Au regard de la transformation d’un simple jeu vidéo enfantin en véritable métavers, la proportion importante de mineurs au sein de Roblox pose aussi des questions nouvelles (25% des utilisateurs ont moins de 9 ans !). Dans “un jeu” où l’argent est au centre de nombreuses activités, il peut-être nécessaire de réguler l’accès à ce monde virtuel en proposant un âge minimum (comme le prévoit déjà le RGPD pour les réseaux sociaux). Il est même possible depuis quelques mois d’enchérir sur des œuvres d’art directement dans Roblox ! Pas sûr que ce genre d’activités soient appropriées pour des enfants. A voir à l’avenir comment les législations nationales et supra-nationales sauront s’adapter au développement des métavers.
Le droit ne reste pas inactif face à ces évolutions.

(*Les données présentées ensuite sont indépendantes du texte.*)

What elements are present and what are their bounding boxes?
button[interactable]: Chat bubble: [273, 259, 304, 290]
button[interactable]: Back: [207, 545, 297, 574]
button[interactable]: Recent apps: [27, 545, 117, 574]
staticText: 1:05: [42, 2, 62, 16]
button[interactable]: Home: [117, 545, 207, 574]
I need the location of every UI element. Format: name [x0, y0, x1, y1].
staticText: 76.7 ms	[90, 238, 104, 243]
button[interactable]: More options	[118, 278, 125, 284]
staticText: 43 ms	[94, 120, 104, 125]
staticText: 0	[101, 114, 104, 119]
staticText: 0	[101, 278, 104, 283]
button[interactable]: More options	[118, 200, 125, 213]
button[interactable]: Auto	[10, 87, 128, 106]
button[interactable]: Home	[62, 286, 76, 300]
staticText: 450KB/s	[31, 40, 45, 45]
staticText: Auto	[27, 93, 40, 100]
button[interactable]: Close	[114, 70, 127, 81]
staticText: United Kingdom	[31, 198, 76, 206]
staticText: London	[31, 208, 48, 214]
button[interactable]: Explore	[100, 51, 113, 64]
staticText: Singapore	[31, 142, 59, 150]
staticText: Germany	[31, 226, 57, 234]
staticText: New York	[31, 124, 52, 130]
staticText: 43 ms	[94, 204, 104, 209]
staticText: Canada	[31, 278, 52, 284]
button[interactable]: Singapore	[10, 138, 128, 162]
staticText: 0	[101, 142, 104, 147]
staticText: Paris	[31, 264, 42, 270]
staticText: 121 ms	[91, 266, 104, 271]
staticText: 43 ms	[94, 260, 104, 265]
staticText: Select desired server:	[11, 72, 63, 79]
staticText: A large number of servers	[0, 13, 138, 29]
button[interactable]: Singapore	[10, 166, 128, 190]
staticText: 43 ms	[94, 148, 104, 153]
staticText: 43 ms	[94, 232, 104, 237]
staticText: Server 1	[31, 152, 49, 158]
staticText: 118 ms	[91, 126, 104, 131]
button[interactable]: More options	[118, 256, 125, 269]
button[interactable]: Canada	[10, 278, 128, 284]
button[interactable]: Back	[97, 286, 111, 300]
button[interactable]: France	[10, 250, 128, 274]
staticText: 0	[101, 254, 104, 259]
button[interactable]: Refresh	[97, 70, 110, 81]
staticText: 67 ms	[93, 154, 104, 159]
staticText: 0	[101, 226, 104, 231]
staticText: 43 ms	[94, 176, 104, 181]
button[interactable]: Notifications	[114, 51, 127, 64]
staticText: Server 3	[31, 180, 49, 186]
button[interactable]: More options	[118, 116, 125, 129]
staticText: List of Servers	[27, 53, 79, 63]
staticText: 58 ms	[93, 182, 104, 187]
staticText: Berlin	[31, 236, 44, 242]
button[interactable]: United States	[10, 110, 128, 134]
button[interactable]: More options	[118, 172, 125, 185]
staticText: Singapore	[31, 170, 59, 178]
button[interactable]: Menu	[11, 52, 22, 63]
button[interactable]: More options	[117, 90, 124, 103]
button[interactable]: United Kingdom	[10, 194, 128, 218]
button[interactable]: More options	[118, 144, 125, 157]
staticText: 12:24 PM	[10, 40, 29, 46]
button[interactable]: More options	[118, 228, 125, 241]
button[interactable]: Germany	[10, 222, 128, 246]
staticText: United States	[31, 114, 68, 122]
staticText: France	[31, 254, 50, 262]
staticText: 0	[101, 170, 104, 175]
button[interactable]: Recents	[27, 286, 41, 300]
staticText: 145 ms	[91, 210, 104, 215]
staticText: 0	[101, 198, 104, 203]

L’Europe a en effet proposé récemment deux règlements européens visant à réguler ce type de plateforme : le Digital Market Act (DMA) et le Digital Service Act (DSA). Ces textes pourraient très bien s’appliquer à Roblox. Aujourd’hui, le DSA vise toutes les plateformes numériques alors que le DMA vise uniquement les “géants du web” appelés “gatekeepers” dans le texte. Ces gatekeepers sont caractérisés par leur taille, leur nombre important d’utilisateurs réguliers, leur chiffre d’affaires et leur place importante dans le marché. Autant dire que Roblox est plus que concerné par ce futur règlement.